### TASK DETAILS
Your task is to retype every entry exactly while omitting the pictures.

### EXTRACTED RECORDS
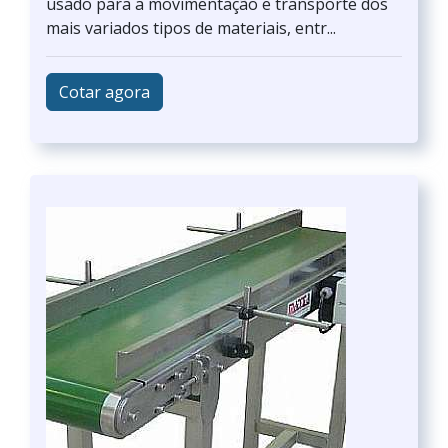
usado para a movimentação e transporte dos
mais variados tipos de materiais, entr...
Cotar agora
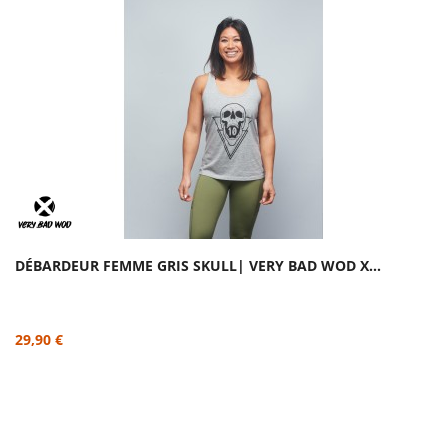
DÉBARDEUR FEMME GRIS SKULL| VERY BAD WOD X...
29,90 €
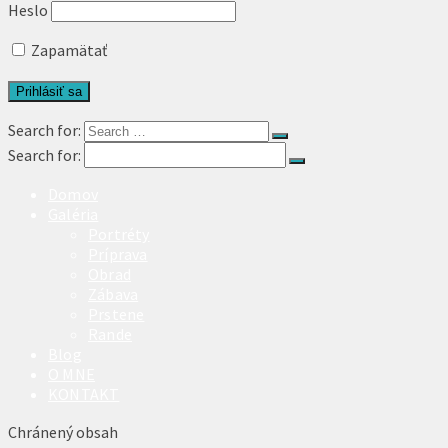
Heslo
Zapamätať
Search for:
Search for:
Domov
Galéria
Portréty
Príprava
Obrad
Zábava
Prstene
Rande
Blog
O MNE
KONTAKT
Chránený obsah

### RESPONSE FOR THIS EXERCISE
usado para a movimentação e transporte dos
mais variados tipos de materiais, entr...
Cotar agora
DÉBARDEUR FEMME GRIS SKULL| VERY BAD WOD X...
29,90 €
Heslo
Zapamätať
Search for:
Search for:
Domov
Galéria
Portréty
Príprava
Obrad
Zábava
Prstene
Rande
Blog
O MNE
KONTAKT
Chránený obsah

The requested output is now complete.